# [Exercise brief]
Please state how many lines of the listing contain the word "Trabalho", giving the number by itself.

# [Dataset entries]
☆ ☆ ☆ ☆ ☆ ☆ ☆
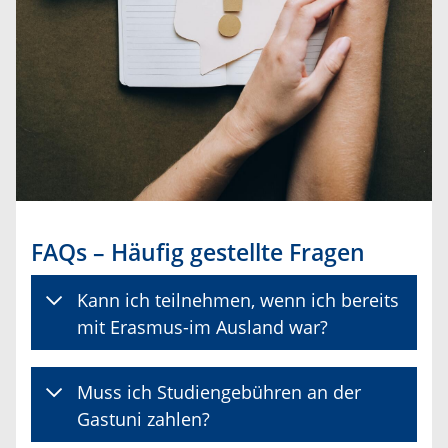
FAQs – Häufig gestellte Fragen
Kann ich teilnehmen, wenn ich bereits
mit Erasmus-im Ausland war?
Muss ich Studiengebühren an der
Gastuni zahlen?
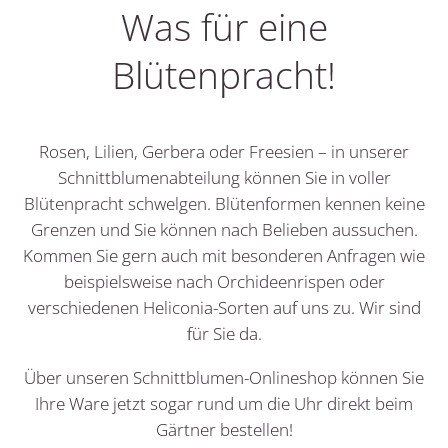
Was für eine
Blütenpracht!
Rosen, Lilien, Gerbera oder Freesien – in unserer
Schnittblumenabteilung können Sie in voller
Blütenpracht schwelgen. Blütenformen kennen keine
Grenzen und Sie können nach Belieben aussuchen.
Kommen Sie gern auch mit besonderen Anfragen wie
beispielsweise nach Orchideenrispen oder
verschiedenen Heliconia-Sorten auf uns zu. Wir sind
für Sie da.
Über unseren Schnittblumen-Onlineshop können Sie
Ihre Ware jetzt sogar rund um die Uhr direkt beim
Gärtner bestellen!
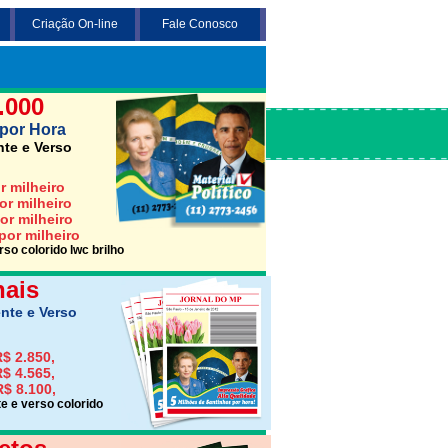
Criação On-line
Fale Conosco
 3 opções abaixo desejada (Santinho,
Jornais ou Folhetos)
.000
por Hora
nte e Verso
r milheiro
or milheiro
or milheiro
por milheiro
so colorido lwc brilho
nais
nte e Verso
$ 2.850,
$ 4.565,
R$ 8.100,
e e verso colorido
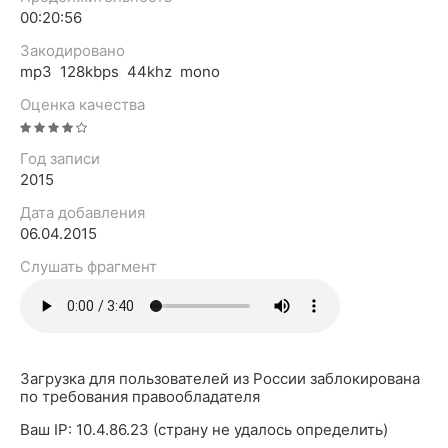
00:20:56
Закодировано
mp3 128kbps 44khz mono
Оценка качества
Год записи
2015
Дата добавления
06.04.2015
Слушать фрагмент
Загрузка для пользователей из России заблокирована
по требования правообладателя
Ваш IP: 10.4.86.23 (страну не удалось определить)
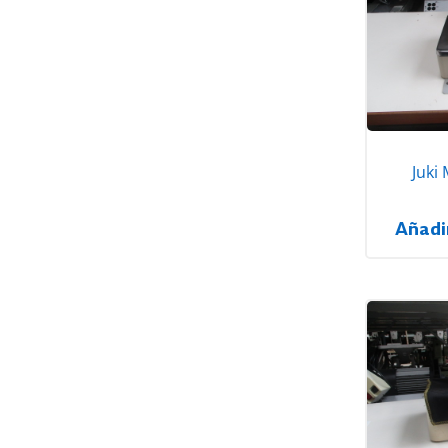
Juki
Añadi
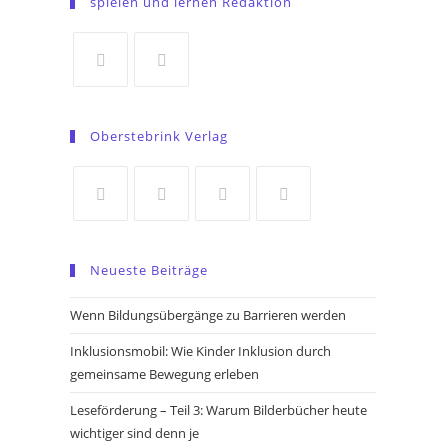
spielen und lernen Redaktion
a
new
tab
Opens
Opens
in
in
Oberstebrink Verlag
a
a
new
new
tab
tab
Opens
Opens
Opens
Opens
in
in
in
in
Neueste Beiträge
a
a
a
a
new
new
new
new
Wenn Bildungsübergänge zu Barrieren werden
tab
tab
tab
tab
Inklusionsmobil: Wie Kinder Inklusion durch
gemeinsame Bewegung erleben
Leseförderung – Teil 3: Warum Bilderbücher heute
wichtiger sind denn je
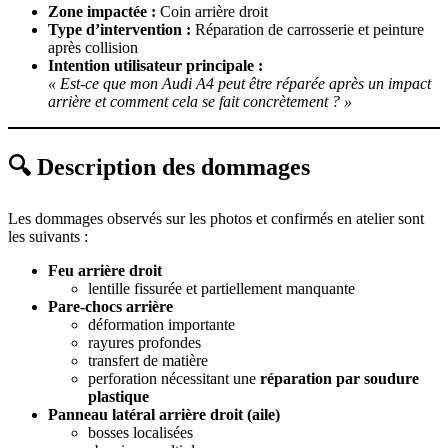
Zone impactée :
Coin arrière droit
Type d’intervention :
Réparation de carrosserie et peinture
après collision
Intention utilisateur principale :
« Est-ce que mon Audi A4 peut être réparée après un impact
arrière et comment cela se fait concrètement ? »
🔍 Description des dommages
Les dommages observés sur les photos et confirmés en atelier sont
les suivants :
Feu arrière droit
lentille fissurée et partiellement manquante
Pare-chocs arrière
déformation importante
rayures profondes
transfert de matière
perforation nécessitant une
réparation par soudure
plastique
Panneau latéral arrière droit (aile)
bosses localisées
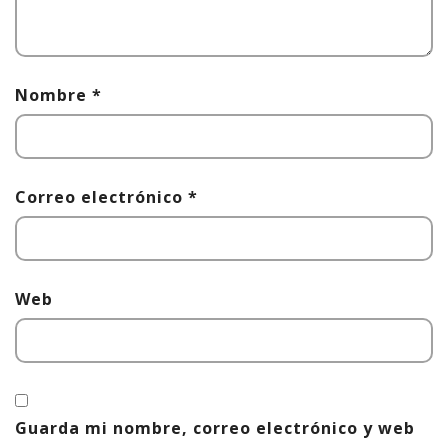
Nombre
*
Correo electrónico
*
Web
Guarda mi nombre, correo electrónico y web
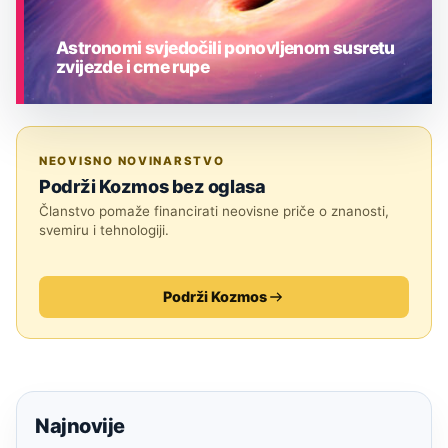
Astronomi svjedočili ponovljenom susretu
zvijezde i crne rupe
ASTRONOMIJA
NEOVISNO NOVINARSTVO
Podrži Kozmos bez oglasa
Članstvo pomaže financirati neovisne priče o znanosti,
svemiru i tehnologiji.
Podrži Kozmos
Najnovije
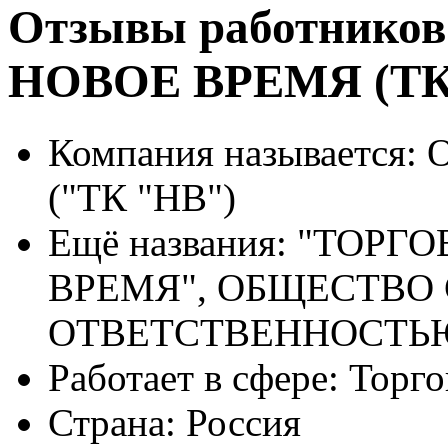
Отзывы работников
НОВОЕ ВРЕМЯ (ТК
Компания называется:
О
("ТК "НВ")
Ещё названия:
"ТОРГО
ВРЕМЯ", ОБЩЕСТВО
ОТВЕТСТВЕННОСТЬ
Работает в сфере:
Торго
Страна:
Россия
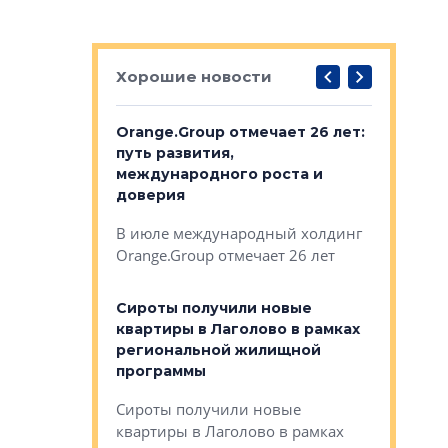
Хорошие новости
рге выбрали
Orange.Group отмечает 26 лет:
В Петерб
строителей
путь развития,
комплекс
международного роста и
тестовая
авершился
доверия
перерабо
рческого
В июле международный холдинг
В Петербу
ей «Нам песня
Orange.Group отмечает 26 лет
комплексе
могает»
тестовая 
органики
Сироты получили новые
ском районе
квартиры в Лаголово в рамках
ился еще
региональной жилищной
мещенного
Историч
программы
дом Рома
Ушково м
Сироты получили новые
ком районе
квартиры в Лаголово в рамках
Историче
лся еще один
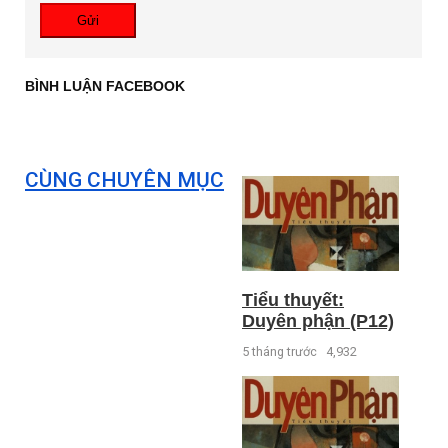
Gửi
BÌNH LUẬN FACEBOOK
CÙNG CHUYÊN MỤC
Tiểu thuyết:
Duyên phận (P12)
5 tháng trước
4,932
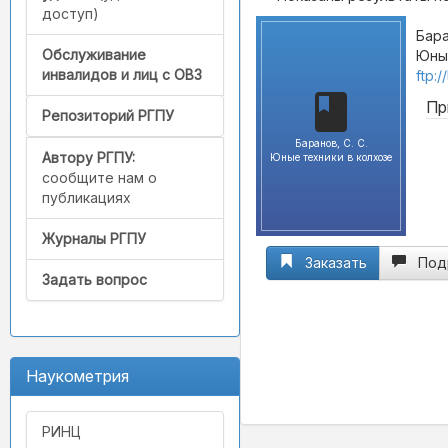
доступ)
Бара
Обслуживание
Юные
инвалидов и лиц с ОВЗ
ftp:
Пр
Репозиторий РГПУ
Баранов, С. С.
Автору РГПУ:
Юные техники в колхозе
сообщите нам о
публикациях
Журналы РГПУ
Заказать
Под
Задать вопрос
Наукометрия
РИНЦ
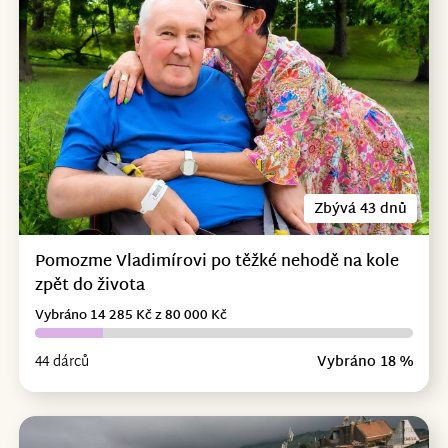
Zbývá 43 dnů
Pomozme Vladimírovi po těžké nehodě na kole
zpět do života
Vybráno 14 285 Kč z 80 000 Kč
44 dárců
Vybráno 18 %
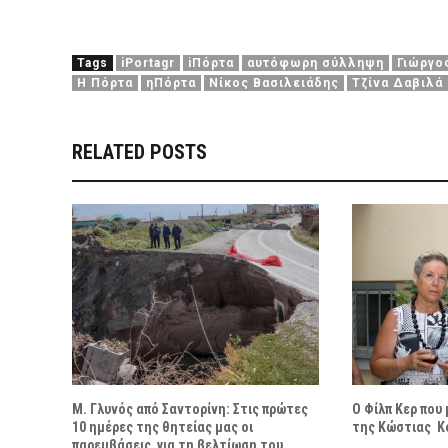
Tags
iPortagr
iΠόρτα
αυτόφωρη σύλληψη
Γιώργο
Η Πόρτα
ηΠόρτα
Νίκος Βασιλειάδης
Τζίνα Δαβιλά
RELATED POSTS
Μ. Γλυνός από Σαντορίνη: Στις πρώτες
Ο Φίλπ Κερ που
10 ημέρες της θητείας μας οι
της Κώστιας Κ
παρεμβάσεις για τη βελτίωση του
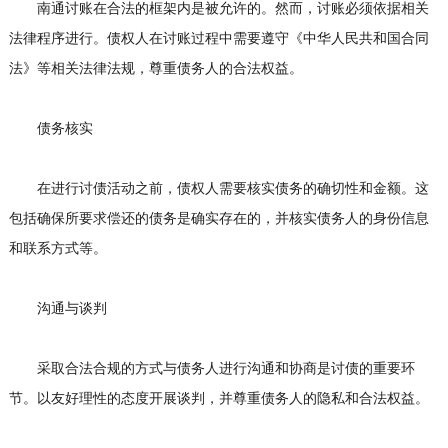
南通讨账在合法的框架内是被允许的。然而，讨账必须依据相关
法律程序进行。债权人在讨账过程中需要遵守《中华人民共和国合同
法》等相关法律法规，尊重债务人的合法权益。
债务核实
在进行讨债活动之前，债权人需要核实债务的确切性和金额。这
包括确保所要求偿还的债务是确实存在的，并核实债务人的身份信息
和联系方式等。
沟通与谈判
采取合法合规的方式与债务人进行沟通和协商是讨债的重要环
节。以友好理性的态度开展谈判，并尊重债务人的隐私和合法权益。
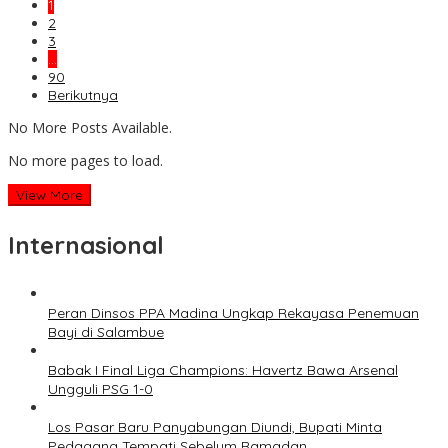
1
2
3
…
90
Berikutnya
No More Posts Available.
No more pages to load.
View More
Internasional
Peran Dinsos PPA Madina Ungkap Rekayasa Penemuan
Bayi di Salambue
Babak I Final Liga Champions: Havertz Bawa Arsenal
Ungguli PSG 1-0
Los Pasar Baru Panyabungan Diundi, Bupati Minta
Pedagang Tempati Sebelum Ramadan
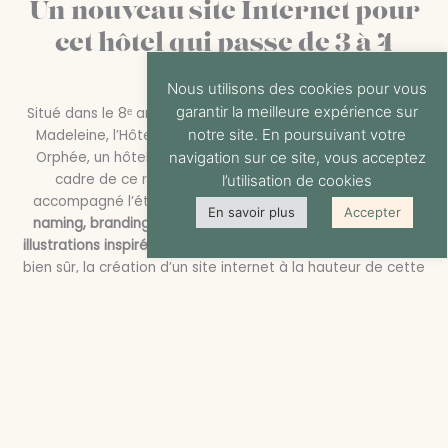
Un nouveau site Internet pour
cet hôtel qui passe de 3 à 4
étoiles.
Nous utilisons des cookies pour vous
garantir la meilleure expérience sur
Situé dans le 8ᵉ arrondissement de Paris, à deux pas de la
notre site. En poursuivant votre
Madeleine, l’Hôtel Le Vignon s’est transformé en Maison
navigation sur ce site, vous acceptez
Orphée, un hôtel 4 étoiles poétique et élégant. Dans le
cadre de ce repositionnement, le Groupe Améo a
l’utilisation de cookies
accompagné l’établissement à travers un projet global :
En savoir plus
Accepter
naming, branding, architecture intérieure, supports print,
illustrations inspirées de Jean Cocteau,
shooting photo
…
et
bien sûr, la création d’un site internet à la hauteur de cette
nouvelle identité.
Une nouvelle vitrine digitale à
plusieurs enjeux
La création du site internet répondait à trois enjeux
stratégiques :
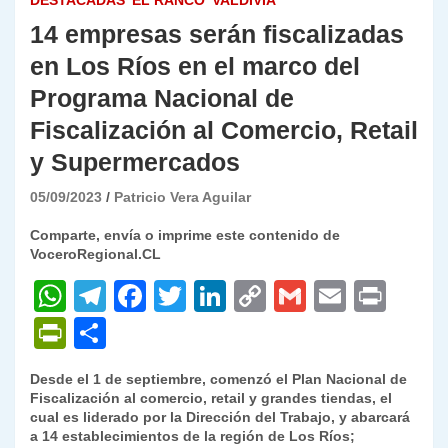
DESTACADAS
EL RANCO
VALDIVIA
14 empresas serán fiscalizadas
en Los Ríos en el marco del
Programa Nacional de
Fiscalización al Comercio, Retail
y Supermercados
05/09/2023
Patricio Vera Aguilar
Comparte, envía o imprime este contenido de
VoceroRegional.CL
W
T
F
T
Li
C
G
E
P
h
el
a
w
n
o
m
m
ri
P
C
at
e
c
itt
k
p
ai
ai
nt
ri
o
Desde el 1 de septiembre, comenzó el Plan Nacional de
s
gr
e
er
e
y
l
l
nt
m
Fiscalización al comercio, retail y grandes tiendas, el
A
a
b
dI
Li
cual es liderado por la Dirección del Trabajo, y abarcará
Fr
p
a 14 establecimientos de la región de Los Ríos;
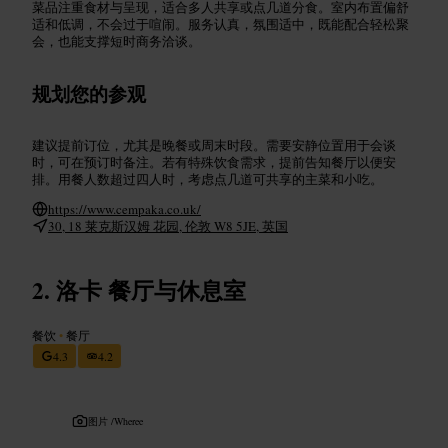
菜品注重食材与呈现，适合多人共享或点几道分食。室内布置偏舒
适和低调，不会过于喧闹。服务认真，氛围适中，既能配合轻松聚
会，也能支撑短时商务洽谈。
规划您的参观
建议提前订位，尤其是晚餐或周末时段。需要安静位置用于会谈
时，可在预订时备注。若有特殊饮食需求，提前告知餐厅以便安
排。用餐人数超过四人时，考虑点几道可共享的主菜和小吃。
https://www.cempaka.co.uk/
30, 18 莱克斯汉姆 花园, 伦敦 W8 5JE, 英国
洛卡 餐厅与休息室
餐饮
•
餐厅
4.3
4.2
图片 /
Wheree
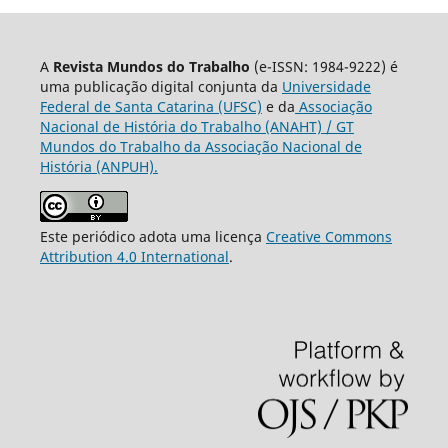
A
Revista Mundos do Trabalho
(e-ISSN: 1984-9222) é
uma publicação digital conjunta da
Universidade
Federal de Santa Catarina (UFSC)
e da
Associação
Nacional de História do Trabalho (ANAHT) / GT
Mundos do Trabalho da Associação Nacional de
História (ANPUH).
Este periódico adota uma licença
Creative Commons
Attribution 4.0 International
.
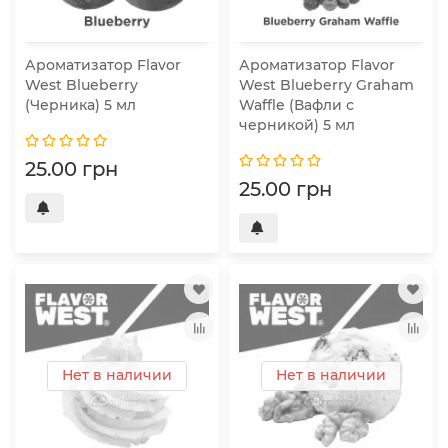
Ароматизатор Flavor
Ароматизатор Flavor
West Blueberry
West Blueberry Graham
(Черника) 5 мл
Waffle (Вафли с
черникой) 5 мл
25.00 грн
25.00 грн
Нет в наличии
Нет в наличии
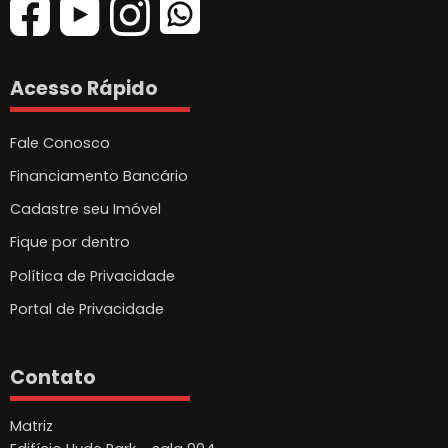
Acesso Rápido
Fale Conosco
Financiamento Bancário
Cadastre seu Imóvel
Fique por dentro
Política de Privacidade
Portal de Privacidade
Contato
Matriz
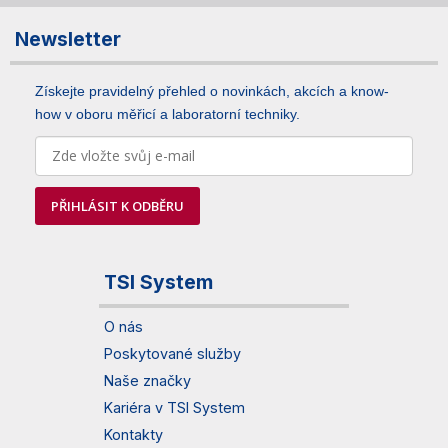
Newsletter
Získejte pravidelný přehled o novinkách, akcích a know-
how v oboru měřicí a laboratorní techniky.
PŘIHLÁSIT K ODBĚRU
TSI System
O nás
Poskytované služby
Naše značky
Kariéra v TSI System
Kontakty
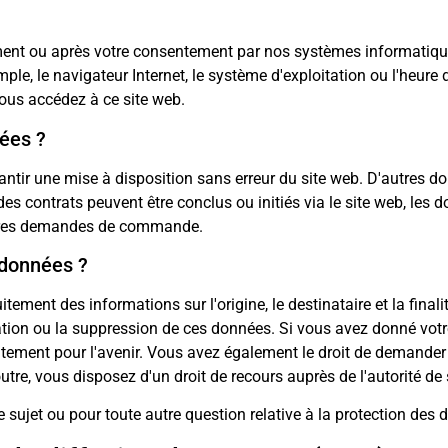
t ou après votre consentement par nos systèmes informatiques l
e, le navigateur Internet, le système d'exploitation ou l'heure 
us accédez à ce site web.
nées ?
antir une mise à disposition sans erreur du site web. D'autres do
es contrats peuvent être conclus ou initiés via le site web, les
utres demandes de commande.
 données ?
tement des informations sur l'origine, le destinataire et la fina
ication ou la suppression de ces données. Si vous avez donné vo
ment pour l'avenir. Vous avez également le droit de demander 
tre, vous disposez d'un droit de recours auprès de l'autorité de
ujet ou pour toute autre question relative à la protection des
☆ ☆ ☆ ☆ ☆ ☆ ☆
# [The answer]
3